He kicked off his shoes, swung his legs onto the bed and folded his arms behind his head. “I know, but I am a patient man,” he said, easing back onto the bank of ruffly, white eyelet pillow shams.

Avoiding his out-there-and-in-your-face expression, Jade dropped her frosty gaze over all six feet plus of him. Stretching, sprawling...standing, breathing; it didn’t matter. She’d never met anyone more comfortable with his own body. From the short time she’d known him, she was certain that Spencer Madison would be just as comfortable stretched out on that bed in his birthday suit.

The breath-stealing image appeared out of nowhere, bolting her to the floor. All those strong lines and angles of inviting masculinity contrasting with the soft, white comforter...her soft, white comforter. A wave of body heat swept through her, singeing her flesh. If her face was half as red as the rest of her body felt, he was going to know in an instant what she was thinking. She willed her eyes to look away, but when that didn’t happen she rubbed at her forehead.

“Headache?”

She slowly lowered her hands. Something ached, but it wasn’t her head.

“What’s wrong?” he asked, curling his torso up and toward her. Leaning on his elbow, he patted the mattress. “Did you want to sleep here tonight?”

There? She swallowed. Right there in that warm spot? Where you rested your head on the pillow? Where you opened your arms and wriggled your hips? Where I pictured your naked body? “Not anymore,” she said, as she headed for the connecting door to the next room.

“Jade. Hold on a minute.”

From the corner of her eye, she could see him swinging his legs off the bed and planting his feet on the pale pink rug.

“Why are you doing this?
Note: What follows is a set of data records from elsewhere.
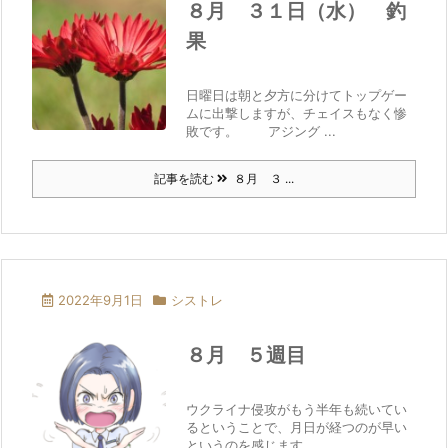
８月 ３１日（水） 釣
果
日曜日は朝と夕方に分けてトップゲー
ムに出撃しますが、チェイスもなく惨
敗です。 アジング ...
記事を読む
８月 ３ ...
2022年9月1日
シストレ
８月 ５週目
ウクライナ侵攻がもう半年も続いてい
るということで、月日が経つのが早い
というのを感じます。 ...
What are you up to?”

“I’m making it clear to you that you’re leaving here as soon as I can manage it, and with as little fanfare as possible.”

“That’s not what I meant,” he said, angling his head in gentle reprimand.
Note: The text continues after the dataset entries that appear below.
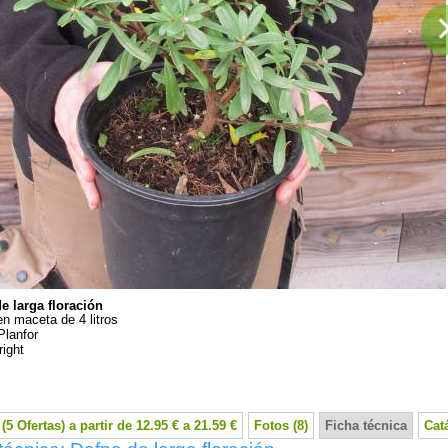
e larga floración
en maceta de 4 litros
Planfor
ight
(5 Ofertas) a partir de 12.95 € a 21.59 €
Fotos (8)
Ficha técnica
Cat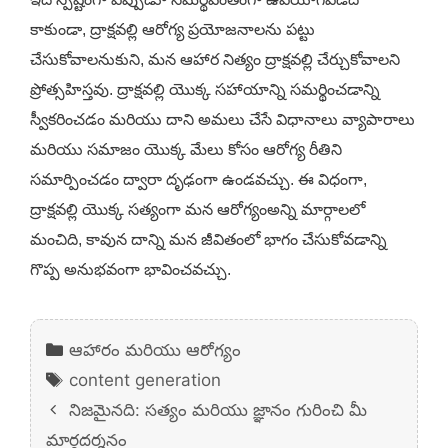
కాకుండా, ద్రాక్షవల్లి ఆరోగ్య ప్రయోజనాలను పట్టు
చేసుకోవాలనుకుని, మన ఆహార నిత్యం ద్రాక్షవల్లి చేర్చుకోవాలని
ప్రోత్సహిస్తవు. ద్రాక్షవల్లి యొక్క సహాయాన్ని సమర్థించడాన్ని
స్వీకరించడం మరియు దాని అమలు చేసే విధానాలు వ్యాపారాలు
మరియు సమాజం యొక్క మేలు కోసం ఆరోగ్య రీతిని
సమార్పించడం ద్వారా దృఢంగా ఉండవచ్చు. ఈ విధంగా,
ద్రాక్షవల్లి యొక్క సత్యంగా మన ఆరోగ్యంఅన్ని మార్గాలలో
మంచిది, కావున దాన్ని మన జీవితంలో భాగం చేసుకోవడాన్ని
గొప్ప అనుభవంగా భావించవచ్చు.
Categories
ఆహారం మరియు ఆరోగ్యం
Tags
content generation
నిజమైనది: సత్యం మరియు జ్ఞానం గురించి మీ
మార్గదర్శనం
She gave a huffy, impatient sigh. “Don’t you have plans to be with your family for the holidays?”

“Not this year. They’re on a cruise somewhere in the Caribbean.” He pushed up onto his feet. “What are you trying to hide, Jade?”
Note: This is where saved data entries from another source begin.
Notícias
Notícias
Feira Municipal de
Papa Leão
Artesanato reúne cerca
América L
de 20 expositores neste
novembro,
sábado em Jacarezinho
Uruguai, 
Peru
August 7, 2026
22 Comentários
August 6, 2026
She slowed her steps as a tiny alarm bell jangled in her head. Was that genuine concern she heard? Or was he setting her up again to play another exasperating game of cat and mouse? Either way, it didn’t matter. She’d been through enough humiliation in the last few days to last a lifetime. And until she received that promised letter of recommendation from Sylvia Bloomfield so that she could move on finding another job, she didn’t need Spencer Madison around distracting her. On any level. “It’s none of your—”

“It is now.”

She could tell by the way he cut her off that Spencer Madison wasn’t about to back down. He had time on his side, too; he wasn’t going anywhere until breakfast. Sighing, she ran her tongue back and forth over the edges of her teeth. What had she expected? She knew he would ask this question sooner or later. She also knew she owed him some sort of an explanation, too. But that didn’t make it any easier to come up with an answer.

“Well?” He raised a brow.

Reaching to tuck a lock of hair behind her ear, she studied him carefully. He’d been sending her mixed signals since the first time he’d brushed against her. What he meant, what he wanted and who he was were as unknown to her as her own future. No way was she going to tell him that she’d just been fired when she couldn’t bring herself to admit it to anyone else. Not even her own family. There was only one thing to do. Since she was the world’s worst liar, she’d have to offer him an altered version of the lesser of two evil truths.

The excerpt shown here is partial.